Your task: The task requires repeating, word for word, the lines from the one with "[X] (168, 699)" through the end of the material, leaving out all pictures.

Materials provided:

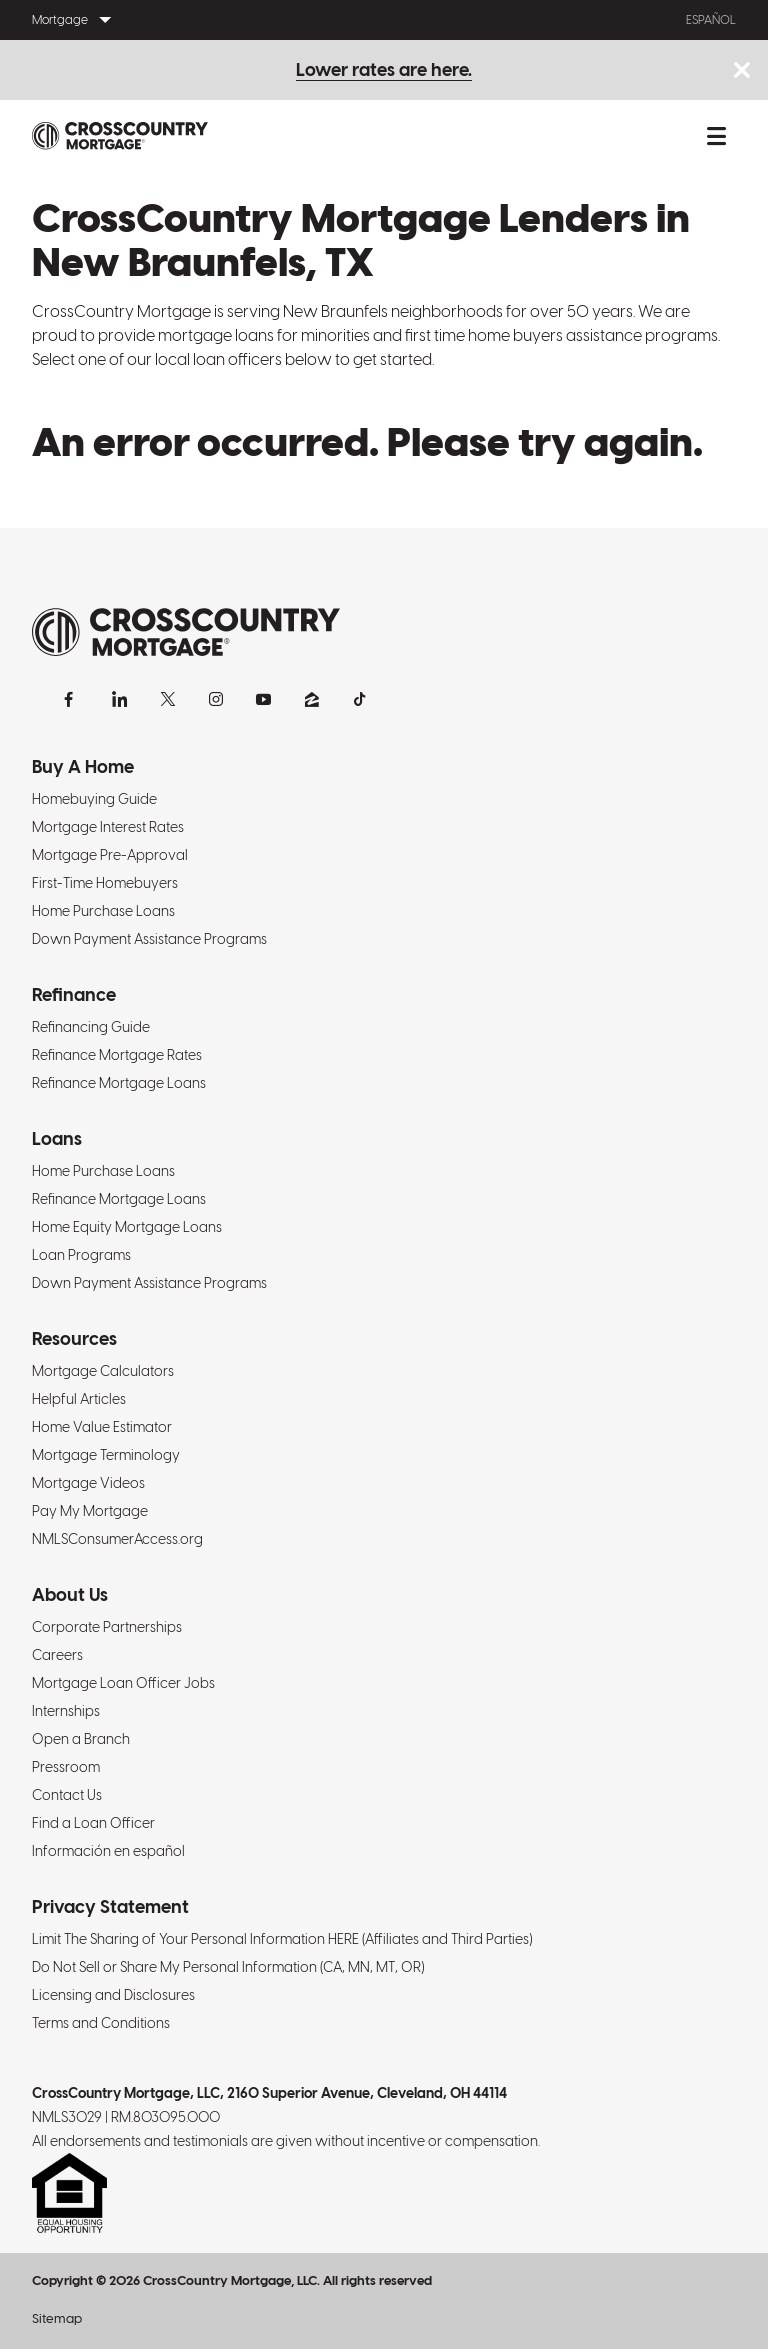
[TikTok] (360, 699)
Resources (74, 1338)
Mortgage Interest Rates (108, 827)
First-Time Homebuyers (105, 883)
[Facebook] (72, 699)
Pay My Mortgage (90, 1511)
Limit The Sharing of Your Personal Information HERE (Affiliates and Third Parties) (282, 1939)
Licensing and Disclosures (113, 1995)
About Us (70, 1594)
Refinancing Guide (91, 1027)
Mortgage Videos (88, 1483)
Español (711, 20)
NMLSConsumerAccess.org (117, 1539)
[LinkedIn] (120, 699)
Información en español (108, 1851)
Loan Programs (81, 1255)
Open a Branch (81, 1739)
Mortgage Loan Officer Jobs (123, 1683)
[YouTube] (264, 699)
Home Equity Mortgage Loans (127, 1227)
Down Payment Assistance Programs (149, 939)
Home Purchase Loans (103, 911)
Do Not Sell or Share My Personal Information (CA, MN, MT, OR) (228, 1967)
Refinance (74, 994)
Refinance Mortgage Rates (117, 1055)
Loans (57, 1138)
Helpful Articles (79, 1399)
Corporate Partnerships (107, 1627)
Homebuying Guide (94, 799)
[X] (168, 699)
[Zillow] (312, 699)
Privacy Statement (110, 1906)
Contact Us (67, 1795)
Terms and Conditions (101, 2023)
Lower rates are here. (384, 69)
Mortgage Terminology (106, 1455)
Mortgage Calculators (103, 1371)
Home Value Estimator (102, 1427)
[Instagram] (216, 699)
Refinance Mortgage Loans (119, 1083)
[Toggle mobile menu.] (716, 136)
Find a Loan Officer (93, 1823)
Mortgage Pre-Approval (110, 855)
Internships (66, 1711)
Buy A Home (83, 766)
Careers (57, 1655)
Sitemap (57, 2318)
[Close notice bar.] (741, 71)
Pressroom (66, 1767)
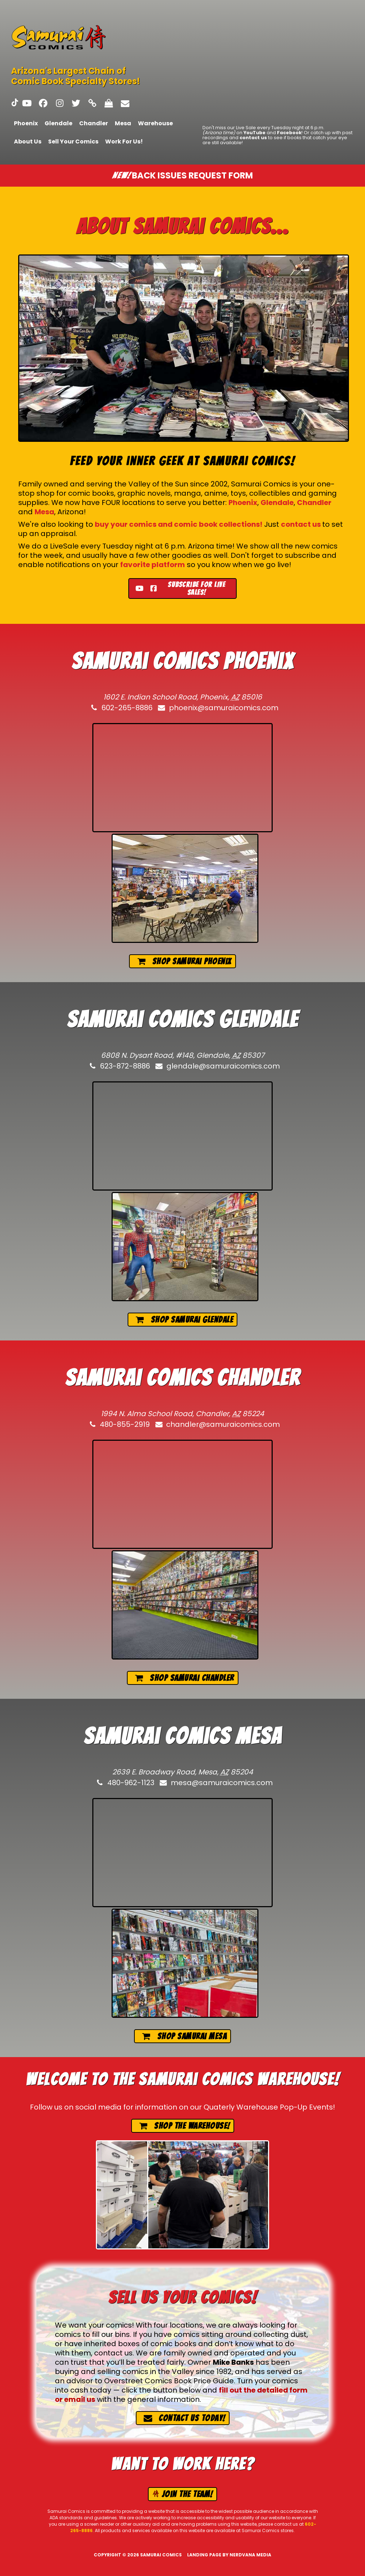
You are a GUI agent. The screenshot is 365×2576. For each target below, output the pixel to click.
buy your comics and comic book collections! (178, 524)
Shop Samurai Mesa (184, 2036)
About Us (27, 141)
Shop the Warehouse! (184, 2125)
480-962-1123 (125, 1783)
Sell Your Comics (73, 141)
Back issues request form (182, 175)
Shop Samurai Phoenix (184, 961)
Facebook (289, 133)
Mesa (123, 123)
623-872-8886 (119, 1066)
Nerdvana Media (250, 2555)
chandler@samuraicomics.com (217, 1424)
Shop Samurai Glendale (184, 1319)
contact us (253, 138)
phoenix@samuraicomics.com (217, 708)
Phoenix (26, 123)
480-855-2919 (119, 1424)
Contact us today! (184, 2418)
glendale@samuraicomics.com (217, 1066)
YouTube (254, 133)
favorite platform (152, 565)
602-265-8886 (121, 708)
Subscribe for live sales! (180, 588)
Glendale (58, 123)
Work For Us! (124, 141)
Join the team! (182, 2494)
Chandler (93, 123)
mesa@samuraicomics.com (216, 1783)
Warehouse (155, 123)
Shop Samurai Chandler (184, 1677)
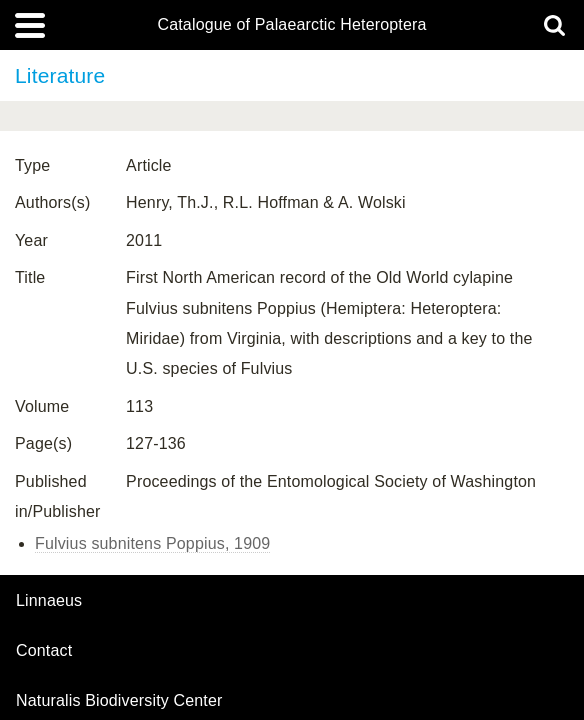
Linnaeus (49, 601)
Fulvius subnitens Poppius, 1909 (152, 543)
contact (44, 650)
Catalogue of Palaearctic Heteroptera (291, 25)
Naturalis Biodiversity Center (119, 701)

Task response:
[X] (168, 699)
[Zillow] (312, 699)
Privacy Statement (110, 1906)
Contact Us (67, 1795)
Terms and Conditions (101, 2023)
Lower rates are here. (384, 69)
Mortgage Terminology (106, 1455)
Mortgage Calculators (103, 1371)
Home Value Estimator (102, 1427)
[Instagram] (216, 699)
Refinance Mortgage Loans (119, 1083)
[Toggle mobile menu.] (716, 136)
Find a Loan Officer (93, 1823)
Mortgage Pre-Approval (110, 855)
Internships (66, 1711)
Buy A Home (83, 766)
Careers (57, 1655)
Sitemap (57, 2318)
[Close notice bar.] (741, 71)
Pressroom (66, 1767)
You are a GUI agent. The screenshot is 365×2576. For each target below, output the pixel to click.
buy your comics and comic book collections! (178, 524)
Shop Samurai Mesa (184, 2036)
About Us (27, 141)
Shop the Warehouse! (184, 2125)
480-962-1123 (125, 1783)
Sell Your Comics (73, 141)
Back issues request form (182, 175)
Shop Samurai Phoenix (184, 961)
Facebook (289, 133)
Mesa (123, 123)
623-872-8886 (119, 1066)
Nerdvana Media (250, 2555)
chandler@samuraicomics.com (217, 1424)
Shop Samurai Glendale (184, 1319)
contact us (253, 138)
phoenix@samuraicomics.com (217, 708)
Phoenix (26, 123)
480-855-2919 (119, 1424)
Contact us today! (184, 2418)
glendale@samuraicomics.com (217, 1066)
YouTube (254, 133)
favorite platform (152, 565)
602-265-8886 (121, 708)
Subscribe for live sales! (180, 588)
Glendale (58, 123)
Work For Us! (124, 141)
Join the team! (182, 2494)
Chandler (93, 123)
mesa@samuraicomics.com (216, 1783)
Warehouse (155, 123)
Shop Samurai Chandler (184, 1677)
Linnaeus (49, 601)
Fulvius subnitens Poppius, 1909 (152, 543)
contact (44, 650)
Catalogue of Palaearctic Heteroptera (291, 25)
Naturalis Biodiversity Center (119, 701)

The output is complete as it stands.